Michael Smith and his wife Sandra may combine farming with training racehorses “just for fun” but they spiked the big guns at Aintree when Orsippus won the £100,000 Matalan Anniversary 4-Y-O Novices’ Hurdle.
Just as the front-running Barizan was seeing off the challenge of Sanctuaire on the run-in, along came 40-1 chance Orsippus with a wet sail under Davy Condon to collar them both and go three and a quarter lengths clear.
As his wife led Orsippus proudly around the winner’s enclosure, Smith, who is based at Kirkheaton near Newcastle, said: “We have just seven horses on the farm and they are all owned by Sandra.
“Mind you, she said she would take them to another trainer if we did not start having a few winners!”
Smith, 45, a former amateur international road-race cyclist, went on: “We wanted to get a horse to run for a bit of fun through the summer and we claimed Orsippus out of a seller at Yarmouth (£4,500).
“He was trained by Mick Channon for Harry Findlay and Tony Bloom, who rang me and said that we had got a classy horse and that we would do well with him.
“He lost 25 lengths when squeezed out at the first bend at Cheltenham (when third behind Sanctuaire in the Fred Winter Novices’ Hurdle) and we thought he would improve.
“We have entered him for Punchestown and he will go there if he comes out of this race OK.”
Condon, now having a successful time back in his native Ireland after a spell with Nicky Richards, said: “He ran a cracker at Cheltenham considering and he shouldn’t have been the price he was today.
“I fancied him and he picked up the best, it turned into a sprint and he had most gears.”
Silver Adonis put in a spring-heeled performance to win the John Smith’s Fox Hunters’ Chase over the National fences and cause a 50-1 upset in the process.
Trained by Dr Philip Newland, he finished a 33-length second in a hunter chase at Ludlow on his last start.

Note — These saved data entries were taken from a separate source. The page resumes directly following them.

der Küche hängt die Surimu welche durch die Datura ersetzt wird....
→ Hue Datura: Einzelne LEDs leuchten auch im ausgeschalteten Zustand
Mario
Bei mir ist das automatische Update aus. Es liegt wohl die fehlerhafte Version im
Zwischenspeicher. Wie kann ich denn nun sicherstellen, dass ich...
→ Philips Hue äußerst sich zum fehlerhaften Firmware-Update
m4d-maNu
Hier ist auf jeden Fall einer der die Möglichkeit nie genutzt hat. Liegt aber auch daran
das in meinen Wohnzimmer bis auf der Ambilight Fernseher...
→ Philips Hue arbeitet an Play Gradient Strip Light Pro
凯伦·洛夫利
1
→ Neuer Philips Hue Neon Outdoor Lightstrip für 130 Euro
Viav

Newland said afterwards that the nine-year-old was now a doubtful runner for tomorrow’s Topham Chase over two and three-quarter miles of the National course.
He explained: “He is a horse designed for this course and I have trained him to run twice in two days having given him six months off prior to his last run at Ludlow where the ground was too quick.

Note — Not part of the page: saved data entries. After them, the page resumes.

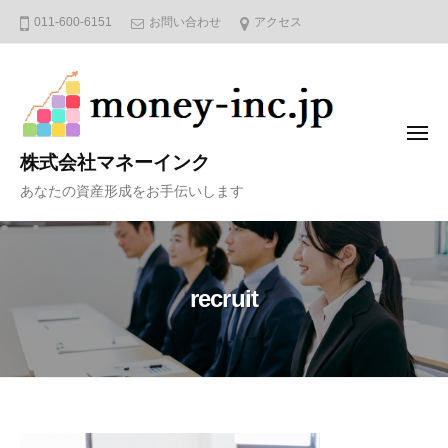
コ
011-600-6151
お問い合わせ
アクセス
ン
テ
ン
ツ
メ
へ
ニ
株式会社マネーインク
ュ
ス
ー
あなたの資産形成をお手伝いします
キ
ッ
プ
recruit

“I was told by the vets before the race that he would not be allowed to run tomorrow, but I think it is a political decision and it is quite wrong although I fully understand the issues of horse welfare.
“I have to speak to the stewards about it and we will see how he is in the morning, but I think it is doubtful he will run now anyway.”
Winning rider Tim Weston’s joy was tempered by a five-day suspension for using his whip with excessive frequency.
Having finished second in the race 2005, he said: “It is an unbelievable feeling, I just wanted to win one of these big races and I am relieved to have done it.”
Chaninbar (20-1) put up a splendid front-running performance to give conditional Sean Quinlan his biggest success in the Alder Hey Imagine Appeal Red Rum Handicap Chase, and looks set to make a quick return to the fray.
Trainer Milton Harris said: “He is a horse that really jumps quick and low, but he has got a few kinks in him.
“He is a good horse on his day and he can work with anything at home – I am just annoyed I did not have anything (money) on him.”